Namun, dengan hadirnya sistem pembayaran alternatif seperti BRICS Pay, posisi AS bisa goyah. BRICS Pay memungkinkan transaksi lintas negara tanpa bergantung pada SWIFT yang dikendalikan Barat. Jika ditambah mata uang tunggal BRICS, manuver sanksi AS akan jauh lebih sulit dijalankan.
3. Ancaman Inflasi di Negeri Paman Sam
Apabila permintaan dolar menurun drastis, nilai tukarnya bisa melemah. Situasi ini berpotensi memicu inflasi di dalam negeri AS.
Barang impor menjadi lebih mahal, biaya hidup naik, dan beban masyarakat meningkat. Analis bahkan menyebut, jika dolar benar-benar “dipulangkan” dari pasar global, AS bisa menghadapi badai inflasi dan krisis ekonomi serius.

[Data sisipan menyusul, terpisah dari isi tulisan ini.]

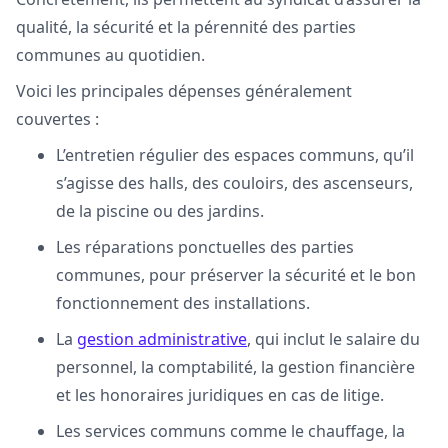
qualité, la sécurité et la pérennité des parties
communes au quotidien.
Voici les principales dépenses généralement
couvertes :
L’entretien régulier des espaces communs, qu’il
s’agisse des halls, des couloirs, des ascenseurs,
de la piscine ou des jardins.
Les réparations ponctuelles des parties
communes, pour préserver la sécurité et le bon
fonctionnement des installations.
La
gestion administrative
, qui inclut le salaire du
personnel, la comptabilité, la gestion financière
et les honoraires juridiques en cas de litige.
Les services communs comme le chauffage, la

4. Struktur Perdagangan Dunia Berubah
Dengan adanya mata uang BRICS, perdagangan antaranggota akan semakin terintegrasi. Sistem seperti BRICS Pay dan BRICS Bridge (platform berbasis blockchain) memungkinkan transaksi lebih cepat, murah, dan tanpa perlu konversi ke dolar.
Hal ini bisa mengubah wajah perdagangan global yang selama ini masih sangat bergantung pada dolar. Dunia menuju pola multipolar, di mana setiap blok ekonomi menggunakan sistem pembayaran sendiri.
5. Amerika Serikat Siapkan Jurus Balasan
Washington tentu tidak tinggal diam. AS sudah mulai mengancam tarif impor baru, bahkan hingga 50%, bagi negara-negara yang dianggap terlalu dekat dengan BRICS.
Kebijakan proteksionis ini menunjukkan ketakutan AS kehilangan pengaruh global lewat dolar. Sementara mata uang BRICS bisa mengikis “kekuatan senjata” finansial mereka.
6. Dorongan Sistem Moneter Multipolar
BRICS hanyalah awal. Jika berhasil, langkah ini bisa menjadi inspirasi bagi blok lain seperti ASEAN, Uni Afrika, hingga Amerika Latin untuk membangun sistem moneter serupa.
Banyak negara di Global South memang semakin tidak nyaman bergantung pada dolar, karena bisa menjadi alat tekanan politik dari Washington.
7. Tantangan Internal BRICS
Meski ambisius, pembentukan mata uang tunggal BRICS bukan perkara mudah. Perbedaan skala ekonomi antar anggota, China yang raksasa, Afrika Selatan yang kecil, berpotensi menimbulkan ketidaksetaraan.
Selain itu, risiko dominasi China juga bisa menimbulkan kecurigaan antaranggota. Belum lagi, sampai kini belum ada jadwal resmi kapan mata uang baru tersebut akan diluncurkan.
8. Infrastruktur Finansial Baru
Tak hanya soal mata uang, BRICS juga menyiapkan fondasi sistem keuangan mandiri. Ada Contingent Reserve Arrangement (CRA) sebagai cadangan likuiditas, hingga jaringan pembayaran alternatif yang tidak bergantung pada Barat.
Ini semua menegaskan bahwa BRICS serius mengurangi ketergantungan terhadap sistem keuangan global yang selama ini dikuasai AS dan Eropa.